** Opening DATA SUPPLIED block **

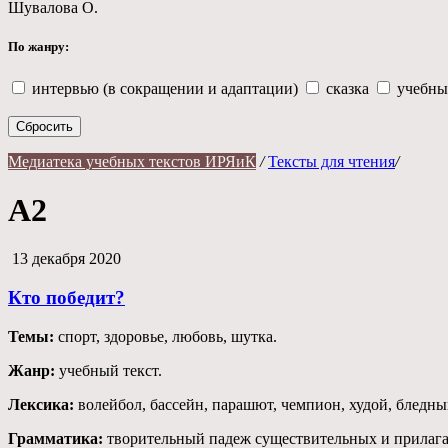
Шувалова О.
По жанру:
интервью (в сокращении и адаптации)
сказка
учебны
Сбросить
Медиатека учебных текстов ИРЯиК
/
Тексты для чтения
/
А2
13 декабря 2020
Кто победит?
Темы:
спорт, здоровье, любовь, шутка.
Жанр:
учебный текст.
Лексика:
волейбол, бассейн, парашют, чемпион, худой, бледный
Грамматика:
творительный падеж существительных и прилагат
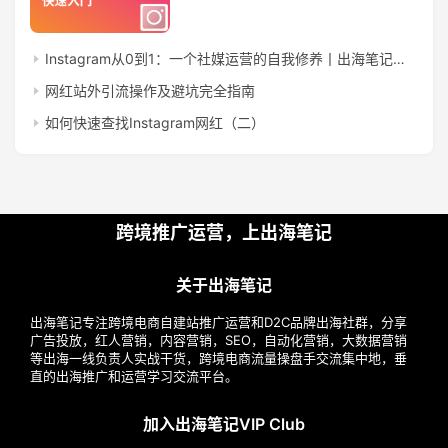
营
Instagram从0到1：一个社媒运营的自我修养丨出海笔记操盘手面对面32期精华
实
网红站外引流操作及避坑完全指南
战
分
如何快速查找Instagram网红（二）
享
案
例
跨境推广运营，上出海笔记
拆
解
关于出海笔记
出海笔记专注跨境电商自建站推广运营和D2C品牌出海社群，分享
操
广告投放，红人营销，内容营销，SEO，自动化营销，大数据营销
盘
等出海一线负责人实战干货，跨境电商流量操盘手交流集中地，垂
手
直的出海推广和运营学习交流平台。
C
l
加入出海笔记VIP Club
u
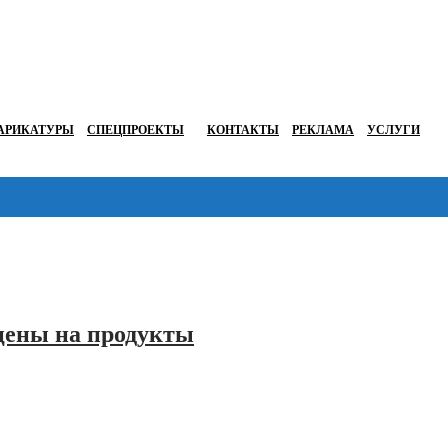
АРИКАТУРЫ
СПЕЦПРОЕКТЫ
КОНТАКТЫ
РЕКЛАМА
УСЛУГИ
 цены на продукты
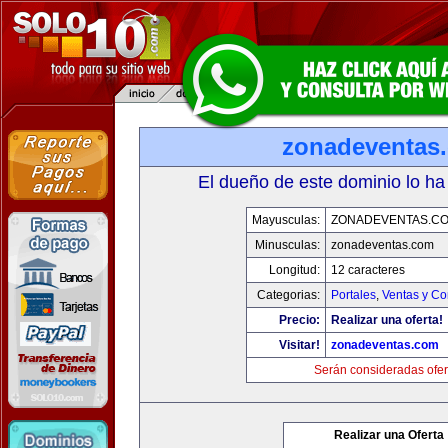
zonadeventas
El dueño de este dominio lo ha
Mayusculas:
ZONADEVENTAS.C
Minusculas:
zonadeventas.com
Longitud:
12 caracteres
Categorias:
Portales
,
Ventas y Co
Precio:
Realizar una oferta!
Visitar!
zonadeventas.com
Serán consideradas ofer
Realizar una Oferta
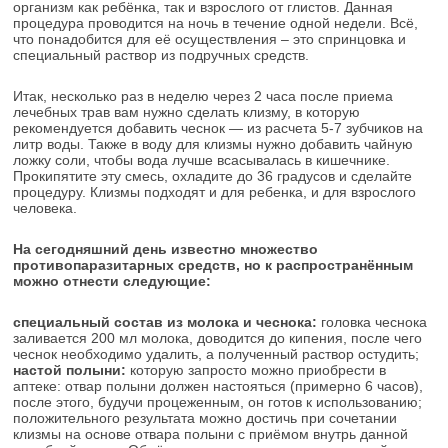
организм как ребёнка, так и взрослого от глистов. Данная
процедура проводится на ночь в течение одной недели. Всё,
что понадобится для её осуществления – это спринцовка и
специальный раствор из подручных средств.
Итак, несколько раз в неделю через 2 часа после приема
лечебных трав вам нужно сделать клизму, в которую
рекомендуется добавить чеснок — из расчета 5-7 зубчиков на
литр воды. Также в воду для клизмы нужно добавить чайную
ложку соли, чтобы вода лучше всасывалась в кишечнике.
Прокипятите эту смесь, охладите до 36 градусов и сделайте
процедуру. Клизмы подходят и для ребенка, и для взрослого
человека.
На сегодняшний день известно множество
противопаразитарных средств, но к распространённым
можно отнести следующие:
специальный состав из молока и чеснока:
головка чеснока
заливается 200 мл молока, доводится до кипения, после чего
чеснок необходимо удалить, а полученный раствор остудить;
настой полыни:
которую запросто можно приобрести в
аптеке: отвар полыни должен настояться (примерно 6 часов),
после этого, будучи процеженным, он готов к использованию;
положительного результата можно достичь при сочетании
клизмы на основе отвара полыни с приёмом внутрь данной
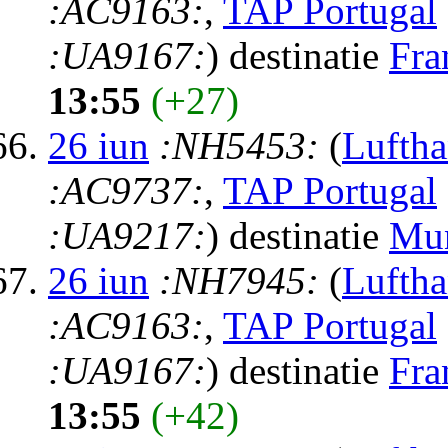
:AC9163:
,
TAP Portugal
:UA9167:
) destinatie
Fra
13:55
(+27)
26 iun
:NH5453:
(
Luftha
:AC9737:
,
TAP Portugal
:UA9217:
) destinatie
Mu
26 iun
:NH7945:
(
Luftha
:AC9163:
,
TAP Portugal
:UA9167:
) destinatie
Fra
13:55
(+42)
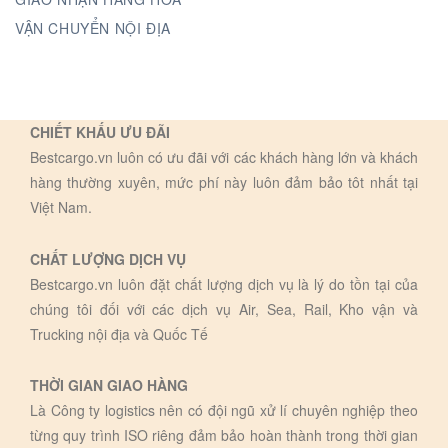
VẬN CHUYỂN NỘI ĐỊA
CHIẾT KHẤU ƯU ĐÃI
Bestcargo.vn luôn có ưu đãi với các khách hàng lớn và khách
hàng thường xuyên, mức phí này luôn đảm bảo tôt nhất tại
Việt Nam.
CHẤT LƯỢNG DỊCH VỤ
Bestcargo.vn luôn đặt chất lượng dịch vụ là lý do tồn tại của
chúng tôi đối với các dịch vụ Air, Sea, Rail, Kho vận và
Trucking nội địa và Quốc Tế
THỜI GIAN GIAO HÀNG
Là Công ty logistics nên có đội ngũ xử lí chuyên nghiệp theo
từng quy trình ISO riêng đảm bảo hoàn thành trong thời gian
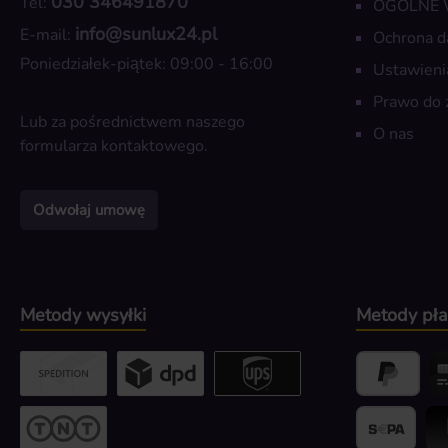
030 346491870
Tel:
OGÓLNE
info@sunlux24.pl
E-mail:
Ochrona d
Poniedziałek-piątek: 09:00 - 16:00
Ustawieni
Prawo do 
Lub za pośrednictwem naszego
O nas
formularza kontaktowego
.
Odwołaj umowę
Metody wysyłki
Metody pła
Custom image 2
Custom image 3
UPS / DPD
PayPal
Kr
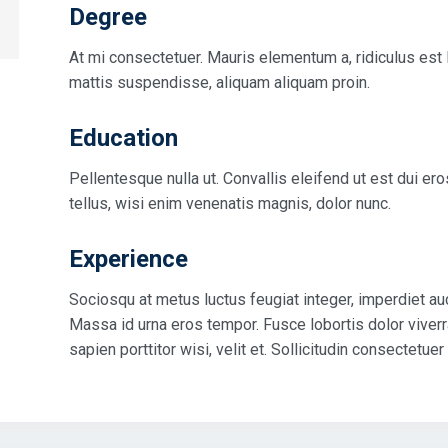
Degree
At mi consectetuer. Mauris elementum a, ridiculus es
mattis suspendisse, aliquam aliquam proin.
Education
Pellentesque nulla ut. Convallis eleifend ut est dui er
tellus, wisi enim venenatis magnis, dolor nunc.
Experience
Sociosqu at metus luctus feugiat integer, imperdiet auct
Massa id urna eros tempor. Fusce lobortis dolor viver
sapien porttitor wisi, velit et. Sollicitudin consectetuer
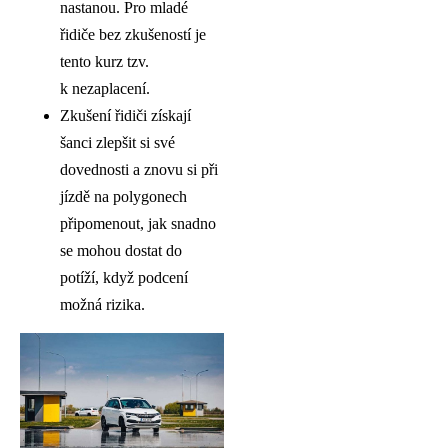
nastanou. Pro mladé
řidiče bez zkušeností je
tento kurz tzv.
k nezaplacení.
Zkušení řidiči získají
šanci zlepšit si své
dovednosti a znovu si při
jízdě na polygonech
připomenout, jak snadno
se mohou dostat do
potíží, když podcení
možná rizika.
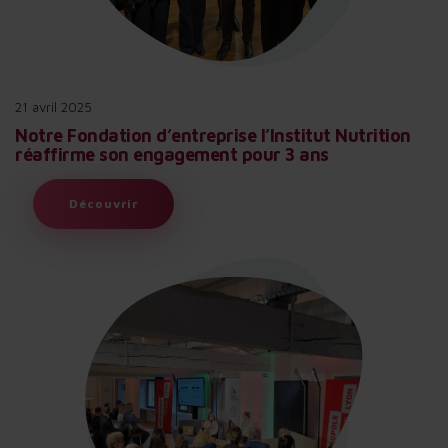
21 avril 2025
Notre Fondation d’entreprise l’Institut Nutrition
réaffirme son engagement pour 3 ans
Découvrir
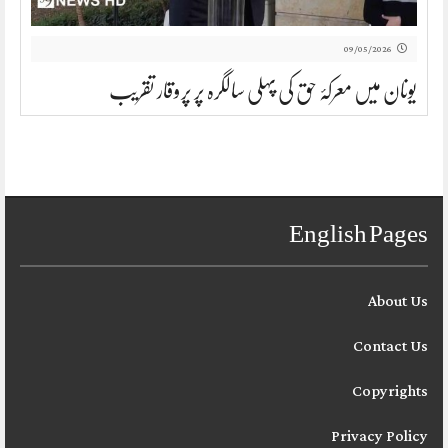
09/05/2026
یونان میں معرکۂ حق کی پہلی سالگرہ پر پروقار تقریب
English Pages
About Us
Contact Us
Copyrights
Privacy Policy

** Closing DATA SUPPLIED block **

*TASK DETAILS:*
Within the records, count the lines that include the word "раствор". Answer with the number only.

*OUTPUT OF THE EXERCISE:*
2